Action item: Copy the lines below exactly. Start at the first and finish with the line containing "składzie naszych boczków, karkówek, polędwic".
Start of Excerpted data
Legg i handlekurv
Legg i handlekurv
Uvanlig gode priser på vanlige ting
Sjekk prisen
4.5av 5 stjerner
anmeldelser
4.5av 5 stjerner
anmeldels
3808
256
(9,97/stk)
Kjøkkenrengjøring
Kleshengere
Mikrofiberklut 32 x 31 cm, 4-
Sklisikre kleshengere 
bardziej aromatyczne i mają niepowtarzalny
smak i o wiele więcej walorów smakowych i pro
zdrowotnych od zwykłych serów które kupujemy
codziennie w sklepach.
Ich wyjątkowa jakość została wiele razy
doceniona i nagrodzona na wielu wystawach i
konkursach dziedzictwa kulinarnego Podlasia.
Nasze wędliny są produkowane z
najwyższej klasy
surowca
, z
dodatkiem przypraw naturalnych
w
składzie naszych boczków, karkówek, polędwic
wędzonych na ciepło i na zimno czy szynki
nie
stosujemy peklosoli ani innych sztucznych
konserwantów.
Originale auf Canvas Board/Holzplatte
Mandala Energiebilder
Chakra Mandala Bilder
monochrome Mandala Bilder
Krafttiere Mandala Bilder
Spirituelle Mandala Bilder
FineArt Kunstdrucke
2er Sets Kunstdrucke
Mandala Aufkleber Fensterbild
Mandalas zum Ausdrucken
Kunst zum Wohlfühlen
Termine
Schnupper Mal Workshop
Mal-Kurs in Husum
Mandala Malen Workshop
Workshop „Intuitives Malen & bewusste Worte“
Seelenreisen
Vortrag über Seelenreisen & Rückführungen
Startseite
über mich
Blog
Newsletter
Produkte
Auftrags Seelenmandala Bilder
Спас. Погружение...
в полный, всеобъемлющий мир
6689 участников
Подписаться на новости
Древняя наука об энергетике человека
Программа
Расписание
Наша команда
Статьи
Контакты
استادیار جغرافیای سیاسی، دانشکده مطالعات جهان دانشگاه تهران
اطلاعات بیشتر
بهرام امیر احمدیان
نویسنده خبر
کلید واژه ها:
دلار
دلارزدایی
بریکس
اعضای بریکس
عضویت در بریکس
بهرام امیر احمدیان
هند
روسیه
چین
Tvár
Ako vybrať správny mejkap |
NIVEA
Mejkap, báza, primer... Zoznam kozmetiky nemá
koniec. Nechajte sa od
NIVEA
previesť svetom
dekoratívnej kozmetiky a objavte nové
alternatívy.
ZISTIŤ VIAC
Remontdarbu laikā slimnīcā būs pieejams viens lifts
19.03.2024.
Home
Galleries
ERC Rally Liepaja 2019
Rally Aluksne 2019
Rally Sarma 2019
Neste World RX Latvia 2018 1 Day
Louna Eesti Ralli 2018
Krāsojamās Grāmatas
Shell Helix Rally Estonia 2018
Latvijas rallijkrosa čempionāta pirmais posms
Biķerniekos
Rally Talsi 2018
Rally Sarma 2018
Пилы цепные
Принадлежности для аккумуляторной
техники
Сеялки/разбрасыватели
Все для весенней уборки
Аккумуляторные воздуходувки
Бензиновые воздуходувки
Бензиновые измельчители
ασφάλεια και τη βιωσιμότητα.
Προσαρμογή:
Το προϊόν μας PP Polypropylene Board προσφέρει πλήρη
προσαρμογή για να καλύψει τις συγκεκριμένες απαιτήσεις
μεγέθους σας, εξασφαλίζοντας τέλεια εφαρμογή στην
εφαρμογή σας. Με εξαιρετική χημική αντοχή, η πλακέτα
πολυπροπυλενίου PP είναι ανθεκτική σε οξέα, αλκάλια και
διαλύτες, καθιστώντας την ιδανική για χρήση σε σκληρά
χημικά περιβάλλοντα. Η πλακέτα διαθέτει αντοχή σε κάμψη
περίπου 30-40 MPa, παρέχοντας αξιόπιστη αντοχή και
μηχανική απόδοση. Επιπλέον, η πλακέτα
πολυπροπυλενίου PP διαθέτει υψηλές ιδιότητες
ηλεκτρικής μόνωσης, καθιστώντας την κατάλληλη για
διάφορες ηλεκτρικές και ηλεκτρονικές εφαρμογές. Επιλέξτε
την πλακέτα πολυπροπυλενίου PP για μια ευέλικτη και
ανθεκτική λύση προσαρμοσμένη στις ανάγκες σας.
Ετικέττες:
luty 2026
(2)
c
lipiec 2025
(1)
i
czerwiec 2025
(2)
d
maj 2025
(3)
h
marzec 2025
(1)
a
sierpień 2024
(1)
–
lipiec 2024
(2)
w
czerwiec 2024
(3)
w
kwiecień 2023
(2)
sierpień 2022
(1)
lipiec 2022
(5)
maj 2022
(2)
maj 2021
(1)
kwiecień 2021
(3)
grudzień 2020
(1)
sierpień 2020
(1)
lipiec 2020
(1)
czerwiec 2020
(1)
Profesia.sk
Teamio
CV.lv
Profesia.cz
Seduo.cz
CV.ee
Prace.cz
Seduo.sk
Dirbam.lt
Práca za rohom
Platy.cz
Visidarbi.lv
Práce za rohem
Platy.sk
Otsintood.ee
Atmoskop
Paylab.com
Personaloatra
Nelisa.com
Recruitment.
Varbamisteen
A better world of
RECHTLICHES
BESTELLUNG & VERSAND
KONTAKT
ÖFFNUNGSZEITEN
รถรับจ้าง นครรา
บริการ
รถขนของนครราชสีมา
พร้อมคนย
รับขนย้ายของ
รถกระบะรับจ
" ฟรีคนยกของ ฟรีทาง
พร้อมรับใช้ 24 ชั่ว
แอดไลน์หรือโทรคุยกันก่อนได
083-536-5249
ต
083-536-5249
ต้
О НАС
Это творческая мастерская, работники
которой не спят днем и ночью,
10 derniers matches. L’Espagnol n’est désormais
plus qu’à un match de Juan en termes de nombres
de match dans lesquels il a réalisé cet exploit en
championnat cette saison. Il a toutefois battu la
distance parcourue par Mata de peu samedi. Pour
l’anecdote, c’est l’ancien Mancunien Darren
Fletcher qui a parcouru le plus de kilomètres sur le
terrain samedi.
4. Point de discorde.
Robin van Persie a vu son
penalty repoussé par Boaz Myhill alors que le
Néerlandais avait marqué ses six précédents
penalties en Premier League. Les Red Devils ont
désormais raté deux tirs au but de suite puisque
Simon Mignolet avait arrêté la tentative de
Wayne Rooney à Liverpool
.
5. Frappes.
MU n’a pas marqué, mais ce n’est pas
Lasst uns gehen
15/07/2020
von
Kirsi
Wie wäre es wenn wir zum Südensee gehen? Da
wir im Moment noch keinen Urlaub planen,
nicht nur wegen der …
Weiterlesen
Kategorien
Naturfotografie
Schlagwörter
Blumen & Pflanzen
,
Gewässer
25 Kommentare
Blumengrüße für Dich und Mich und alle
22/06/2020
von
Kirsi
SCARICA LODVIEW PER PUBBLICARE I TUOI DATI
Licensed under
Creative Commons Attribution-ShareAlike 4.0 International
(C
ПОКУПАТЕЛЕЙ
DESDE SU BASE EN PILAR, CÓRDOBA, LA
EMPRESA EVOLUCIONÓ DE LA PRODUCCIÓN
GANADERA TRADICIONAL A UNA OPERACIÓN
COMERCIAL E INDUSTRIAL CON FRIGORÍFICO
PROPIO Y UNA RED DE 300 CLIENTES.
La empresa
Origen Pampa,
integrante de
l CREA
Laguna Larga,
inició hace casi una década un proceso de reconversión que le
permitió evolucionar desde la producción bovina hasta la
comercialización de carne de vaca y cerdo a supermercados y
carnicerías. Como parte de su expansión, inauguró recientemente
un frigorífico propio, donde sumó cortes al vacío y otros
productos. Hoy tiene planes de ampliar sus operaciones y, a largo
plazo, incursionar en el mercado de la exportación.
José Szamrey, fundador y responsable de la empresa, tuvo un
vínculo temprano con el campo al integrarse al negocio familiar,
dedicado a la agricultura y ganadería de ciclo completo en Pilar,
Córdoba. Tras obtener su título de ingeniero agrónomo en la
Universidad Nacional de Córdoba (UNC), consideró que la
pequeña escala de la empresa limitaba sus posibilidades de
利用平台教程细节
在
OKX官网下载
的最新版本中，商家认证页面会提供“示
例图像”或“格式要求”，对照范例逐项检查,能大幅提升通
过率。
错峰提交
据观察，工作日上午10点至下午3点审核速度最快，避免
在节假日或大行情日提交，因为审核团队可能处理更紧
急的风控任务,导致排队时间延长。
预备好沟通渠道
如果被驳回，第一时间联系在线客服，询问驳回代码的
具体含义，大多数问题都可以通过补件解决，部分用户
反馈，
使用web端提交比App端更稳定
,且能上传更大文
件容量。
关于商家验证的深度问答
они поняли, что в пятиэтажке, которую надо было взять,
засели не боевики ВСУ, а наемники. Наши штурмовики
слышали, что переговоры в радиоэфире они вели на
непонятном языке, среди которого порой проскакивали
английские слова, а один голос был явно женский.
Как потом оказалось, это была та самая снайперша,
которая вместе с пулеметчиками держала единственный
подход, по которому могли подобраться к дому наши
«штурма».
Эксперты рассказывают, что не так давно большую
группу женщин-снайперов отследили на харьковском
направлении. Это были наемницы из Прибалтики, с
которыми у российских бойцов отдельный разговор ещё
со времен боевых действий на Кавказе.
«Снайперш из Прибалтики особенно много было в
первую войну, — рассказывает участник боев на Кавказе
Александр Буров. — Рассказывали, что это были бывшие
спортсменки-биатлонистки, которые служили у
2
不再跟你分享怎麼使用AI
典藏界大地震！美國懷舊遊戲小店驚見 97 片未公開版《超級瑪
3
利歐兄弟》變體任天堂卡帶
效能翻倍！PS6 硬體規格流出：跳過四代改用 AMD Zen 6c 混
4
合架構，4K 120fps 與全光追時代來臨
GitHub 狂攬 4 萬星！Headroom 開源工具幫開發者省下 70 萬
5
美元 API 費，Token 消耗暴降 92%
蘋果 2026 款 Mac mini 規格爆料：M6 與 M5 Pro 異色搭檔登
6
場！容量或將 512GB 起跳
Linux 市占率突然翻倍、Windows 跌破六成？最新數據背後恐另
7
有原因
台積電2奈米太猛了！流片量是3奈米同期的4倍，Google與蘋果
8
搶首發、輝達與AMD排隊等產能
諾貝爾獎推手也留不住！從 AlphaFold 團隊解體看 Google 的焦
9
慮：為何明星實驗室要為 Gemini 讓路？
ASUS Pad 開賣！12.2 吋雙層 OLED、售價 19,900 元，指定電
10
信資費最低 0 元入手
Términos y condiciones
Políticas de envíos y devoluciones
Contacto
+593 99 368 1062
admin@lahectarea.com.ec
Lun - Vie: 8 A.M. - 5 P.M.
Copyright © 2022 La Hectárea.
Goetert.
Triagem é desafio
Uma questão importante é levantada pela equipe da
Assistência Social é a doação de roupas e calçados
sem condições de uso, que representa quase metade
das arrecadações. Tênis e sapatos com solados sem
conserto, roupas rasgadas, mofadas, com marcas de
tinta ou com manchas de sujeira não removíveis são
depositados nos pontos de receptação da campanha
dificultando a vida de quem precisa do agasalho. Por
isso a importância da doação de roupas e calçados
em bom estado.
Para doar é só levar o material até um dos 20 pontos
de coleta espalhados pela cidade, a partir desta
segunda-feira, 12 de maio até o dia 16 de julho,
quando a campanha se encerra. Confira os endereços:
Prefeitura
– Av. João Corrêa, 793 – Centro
End of Excerpted data
Exercise response:
Legg i handlekurv
Legg i handlekurv
Uvanlig gode priser på vanlige ting
Sjekk prisen
4.5av 5 stjerner
anmeldelser
4.5av 5 stjerner
anmeldels
3808
256
(9,97/stk)
Kjøkkenrengjøring
Kleshengere
Mikrofiberklut 32 x 31 cm, 4-
Sklisikre kleshengere 
bardziej aromatyczne i mają niepowtarzalny
smak i o wiele więcej walorów smakowych i pro
zdrowotnych od zwykłych serów które kupujemy
codziennie w sklepach.
Ich wyjątkowa jakość została wiele razy
doceniona i nagrodzona na wielu wystawach i
konkursach dziedzictwa kulinarnego Podlasia.
Nasze wędliny są produkowane z
najwyższej klasy
surowca
, z
dodatkiem przypraw naturalnych
w
składzie naszych boczków, karkówek, polędwic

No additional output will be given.